Arm co-founder Hermann Hauser.
LONDON — The European Innovation Council has encountered some early setbacks but is now headed in the right direction, according to a vice chair of the advisory board Hermann Hauser, who became a venture capitalist after helping to set up chip designer Arm.
The EIC has been given 10 billion euros ($12 billion) to invest in European start-ups between 2021 and 2027 as part of the EU’s Horizon initiative. It will invest up to 15 million euros in a particular start-up in exchange for a maximum stake of 10-25%.
“I never thought Brussels would go for this but we are allowed to do equity investments, and this is unbelievable,” Hauser told CNBC from his farm in New Zealand, where he has been stuck since last March as a result of the coronavirus pandemic.
“This is beginning,” said Hauser, who wants to see the money invested in companies focusing on AI, machine learning, quantum computing, and blockchain technologies. “We’ve got start-up problems and I wouldn’t say that it’s a perfectly smooth machine, but it’s beginning to work quite well.”
Hauser said the EIC’s start-up problems existed because it had delays in setting up all the necessary procedures. The fund’s 10 billion euro budget was confirmed in December following a four-year pilot that saw 2 billion euros invested.
The EIC was set up by the European Commission, the EU’s executive arm, to try to help start-ups across Europe to scale up and compete with rivals in the U.S. and Asia, which have spawned several tech giants with market caps that run well into hundreds of billions of dollars.

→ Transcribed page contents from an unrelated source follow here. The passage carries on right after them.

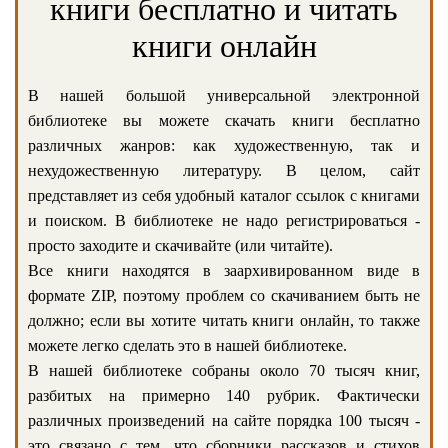
книги бесплатно и читать
книги онлайн
В нашей большой универсальной электронной
библиотеке вы можете скачать книги бесплатно
различных жанров: как художественную, так и
нехудожественную литературу. В целом, сайт
представляет из себя удобный каталог ссылок с книгами
и поиском. В библиотеке не надо регистрироваться -
просто заходите и скачивайте (или читайте).
Все книги находятся в заархивированном виде в
формате ZIP, поэтому проблем со скачиванием быть не
должно; если вы хотите читать книги онлайн, то также
можете легко сделать это в нашей библиотеке.
В нашей библиотеке собраны около 70 тысяч книг,
разбитых на примерно 140 рубрик. Фактически
различных произведений на сайте порядка 100 тысяч -
это связано с тем, что сборники рассказов и стихов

In the U.S. there’s Google, Apple, Amazon, Facebook, Microsoft, and so on. In China there’s Huawei, Alibaba, Baidu, and others. In Europe, there’s a handful of tech companies valued in the tens of billions — think Adyen, Spotify and Arm — and next to none valued at over $100 billion, except SAP and ASML.

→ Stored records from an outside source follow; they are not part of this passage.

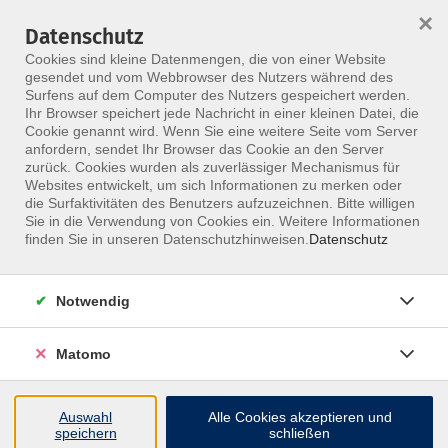
×
Datenschutz
Menü
Cookies sind kleine Datenmengen, die von einer Website
gesendet und vom Webbrowser des Nutzers während des
Surfens auf dem Computer des Nutzers gespeichert werden.
Ihr Browser speichert jede Nachricht in einer kleinen Datei, die
Skip to main content
Cookie genannt wird. Wenn Sie eine weitere Seite vom Server
anfordern, sendet Ihr Browser das Cookie an den Server
zurück. Cookies wurden als zuverlässiger Mechanismus für
Websites entwickelt, um sich Informationen zu merken oder
die Surfaktivitäten des Benutzers aufzuzeichnen. Bitte willigen
Sie in die Verwendung von Cookies ein. Weitere Informationen
finden Sie in unseren Datenschutzhinweisen.
Datenschutz
Notwendig
Multiple Sklerose Behandlung
Weiterbildung Behandlung von MS-Patienten
Matomo
nach N.A.P.
Dieser Kurs ist als Online-oder Präsenzvariante
Auswahl
Alle Cookies akzeptieren und
speichern
schließen
buchbar.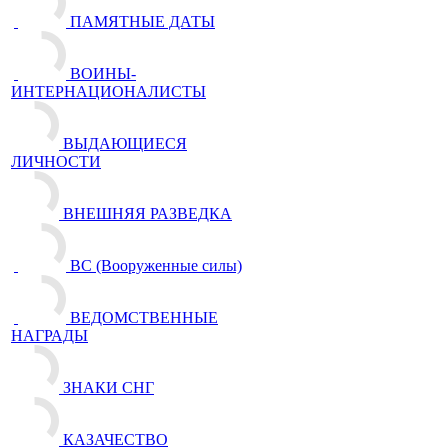
ПАМЯТНЫЕ ДАТЫ
ВОИНЫ-
ИНТЕРНАЦИОНАЛИСТЫ
ВЫДАЮЩИЕСЯ
ЛИЧНОСТИ
ВНЕШНЯЯ РАЗВЕДКА
ВС (Вооруженные силы)
ВЕДОМСТВЕННЫЕ
НАГРАДЫ
ЗНАКИ СНГ
КАЗАЧЕСТВО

European politicians have also expressed a desire to start sourcing more essential digital services from European companies as opposed to foreign ones.
“Europe doesn’t have a start-up problem,” said Hauser, who is also a venture partner in Amadeus Capital in Cambridge. “We produce more start-ups than the U.S. Europe has a scale-up problem and a deep tech finance problem. Both of which are addressed by the EIC.”
So far, the EIC has made 48 investments, spending 180 million euros in the process, according to Hauser. One recipient, French start-up CorWave, is developing pumps that can help people with heart failure.
However, some tech investors and entrepreneurs raised concerns that Brussels doesn’t know how to spot, support and invest in promising start-ups.
Hauser said he had similar concerns: “Of course, the thing that I was immediately worried about was … don’t let the Brussels guys decide who to invest in or not,” he said.
To get around this issue, Hauser introduced a rule that means the EIC fund can only invest in a start-up’s funding round when the majority of the money is coming from private investors.
“It needs the VC community because it’s not allowed to make any investment unless the majority of the money comes from the market,” he said.
Hauser said the EIC also has the advantage of being so close to the well-established European Research Council, which he thinks has backed some of the best tech projects in Europe. “So in terms of the technical due diligence, I think we actually have something to bring to the party for the VCs,” he said.
Hauser said he expects the EIC fund to invest roughly 1.5 billion euros this year and every other year between now and 2027.
“We will be by far the largest deep technology investor in Europe,” he said, adding that the EIC can invest up to 15 million euros in each company. Deep tech start-ups are those focused on developing technology underpinned by substantial scientific or engineering challenges.
Hauser said the EIC will also offer grants to some start-ups alongside the investment that it makes in them.
“Many of our investments are actually blended investments,” he said. “This makes deep technology deals that might be hard to finance in Europe much more attractive because we can sweeten the deal for the VC community to come in,” Hauser added.
But former Andreessen Horowitz investor Benedict Evans, who is now a venture partner at Mosaic Ventures in London, took to Twitter to warn start-ups not to take money from the EIC fund. He raised concerns about how much equity the EIC plans to take in start-ups and said that it “seems like a guaranteed way to kill any companies unwise enough to engage.”
Kerstin Bock, a member of the EIC fund’s investment committee, said the fund has some of the friendliest deal terms for tech founders out there and stressed that 25% is the maximum equity stake that the fund would ever take.
“I think there’s been a little bit of miscommunication from the Commission’s side,” she said.